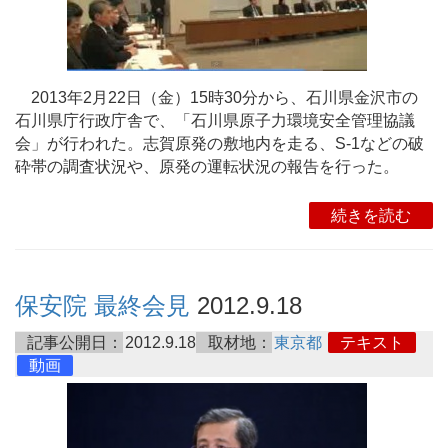
2013年2月22日（金）15時30分から、石川県金沢市の
石川県庁行政庁舎で、「石川県原子力環境安全管理協議
会」が行われた。志賀原発の敷地内を走る、S-1などの破
砕帯の調査状況や、原発の運転状況の報告を行った。
続きを読む
保安院 最終会見
2012.9.18
記事公開日：
2012.9.18
取材地：
東京都
テキスト
動画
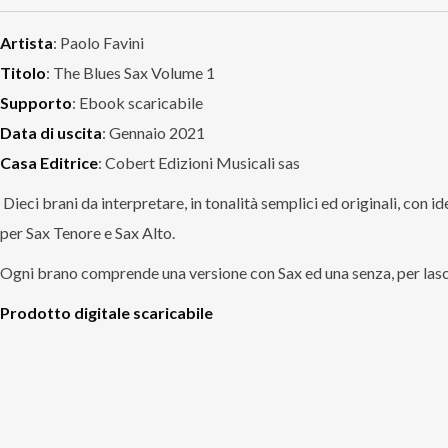
Artista
: Paolo Favini
Titolo
: The Blues Sax Volume 1
Supporto
: Ebook scaricabile
Data di uscita
: Gennaio 2021
Casa Editrice
: Cobert Edizioni Musicali sas
Dieci brani da interpretare, in tonalità semplici ed originali, con id
per Sax Tenore e Sax Alto.
Ogni brano comprende una versione con Sax ed una senza, per lasci
Prodotto digitale scaricabile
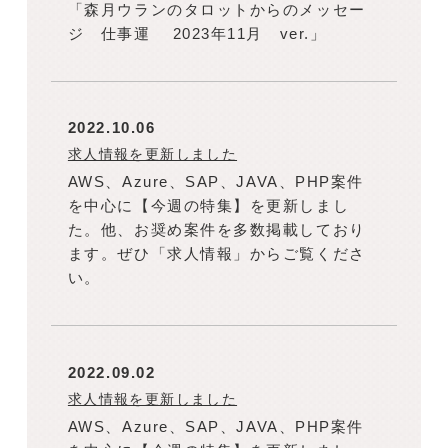
「森月ウランのタロットからのメッセー
ジ 仕事運 2023年11月 ver.」
2022.10.06
求人情報を更新しました
AWS、Azure、SAP、JAVA、PHP案件
を中心に【今週の特集】を更新しまし
た。他、お奨め案件を多数掲載しており
ます。ぜひ「求人情報」からご覧くださ
い。
2022.09.02
求人情報を更新しました
AWS、Azure、SAP、JAVA、PHP案件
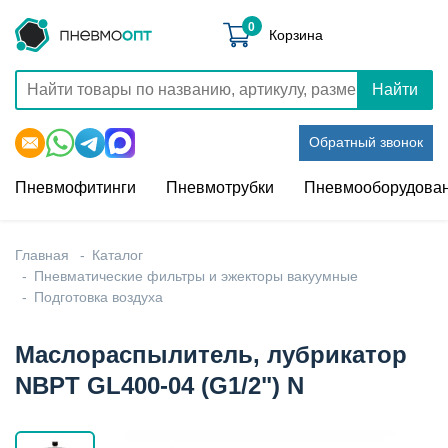
0
Корзина
Найти
Обратный звонок
Пневмофитинги
Пневмотрубки
Пневмооборудова
Главная
Каталог
Пневматические фильтры и эжекторы вакуумные
Подготовка воздуха
Маслораспылитель, лубрикатор
NBPT GL400-04 (G1/2") N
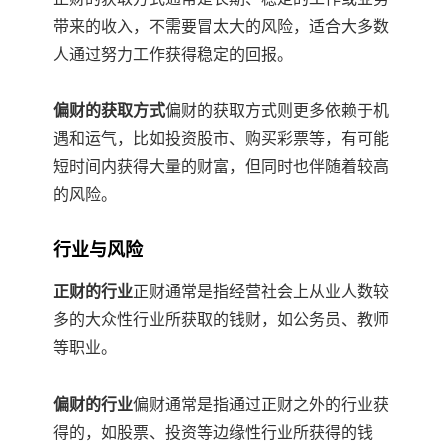
带来的收入，不需要冒太大的风险，适合大多数
人通过努力工作获得稳定的回报。
偏财的获取方式
偏财的获取方式则更多依赖于机
遇和运气，比如投资股市、购买彩票等，有可能
短时间内获得大量的财富，但同时也伴随着较高
的风险。
行业与风险
正财的行业
正财通常是指经营社会上从业人数较
多的大众性行业所获取的钱财，如公务员、教师
等职业。
偏财的行业
偏财通常是指通过正财之外的行业获
得的，如股票、投资等边缘性行业所获得的钱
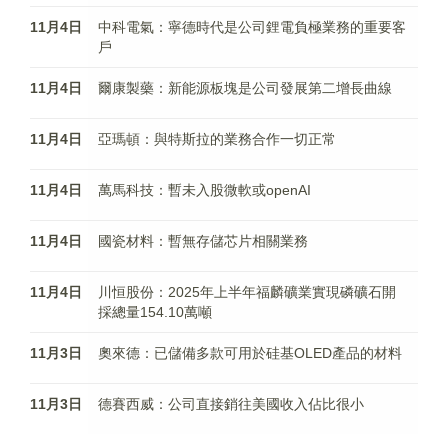
11月4日
中科電氣：寧德時代是公司鋰電負極業務的重要客
戶
11月4日
爾康製藥：新能源板塊是公司發展第二增長曲線
11月4日
亞瑪頓：與特斯拉的業務合作一切正常
11月4日
萬馬科技：暫未入股微軟或openAI
11月4日
國瓷材料：暫無存儲芯片相關業務
11月4日
川恒股份：2025年上半年福麟礦業實現磷礦石開
採總量154.10萬噸
11月3日
奧來德：已儲備多款可用於硅基OLED產品的材料
11月3日
德賽西威：公司直接銷往美國收入佔比很小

Work required: In the listing above, how many lines hold the word "scaricabile"? Give the number and nothing more.

Exercise response: 2